Let’s play this game again…
Your client has joined a video call and behind them, you cannot help but notice the messy unmade bed with worn clothes strewn from pillow to bedpost. It makes you wonder about what else exists beyond this snapshot in the background, and also, why this person chose to sit Infront of a laundry apocalypse for your meeting.
What could be an assumption you make about this person’s style?
It could be assumed that the messy unmade bed may not be the background of choice for a person with an analytical social style, who is renown to strive for perfection.
This again in terms of data for us to judge social styles is not the most reliable.
By using these visuals as information, we again risk basing our judgement on something that actually has nothing to do with the person themselves. They may live with people who that background reflects more than themselves. Additionally, we see a tiny amount of a very big space, so forming judgements off this person’s backdrop may not get you the most accurate of answers on their social preference.
These are just a couple of examples of judgements that we need to be wary of when trying to calculate someone’s style virtually. We have to remember that this isn’t us seeing it for ourselves in person, and that there are many more factors involved here which could complicate how you determine a social style.
So, what can we do to make this simpler?
Whilst visual clues may be a sign of a social style, I would suggest not committing solidly to your initial judgements virtually as you might in person, and wait for further audible confirmation.
– How the topic of conversation evolves.
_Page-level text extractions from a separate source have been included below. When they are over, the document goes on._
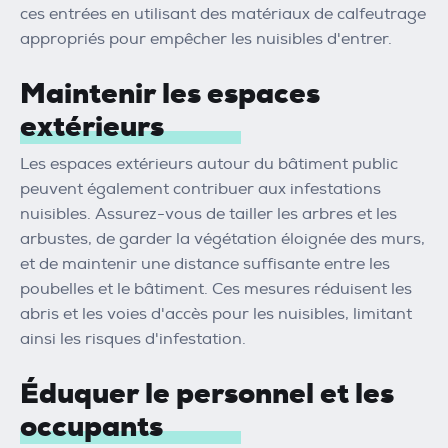
ces entrées en utilisant des matériaux de calfeutrage
appropriés pour empêcher les nuisibles d'entrer.
Maintenir les espaces
extérieurs
Les espaces extérieurs autour du bâtiment public
peuvent également contribuer aux infestations
nuisibles. Assurez-vous de tailler les arbres et les
arbustes, de garder la végétation éloignée des murs,
et de maintenir une distance suffisante entre les
poubelles et le bâtiment. Ces mesures réduisent les
abris et les voies d'accès pour les nuisibles, limitant
ainsi les risques d'infestation.
Éduquer le personnel et les
occupants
How often they stick to the topic at hand.
– The energy they speak with, including pace and tone.
– Are they using words that express emotion or logic. (Think vs feel)
This will either confirm your initial judgements were correct about the person’s style, or it will save you from heading tunnel-visioned into a conversation based on new misleading visual information, and not building the type of relationship you desire or not achieving your outcomes for that discussion.
It may feel unnatural to not place as much trust in your initial observations, however by waiting for information which is more trustworthy when communicating virtually, you are giving yourself a much better chance to make a greater amount of valuable connections.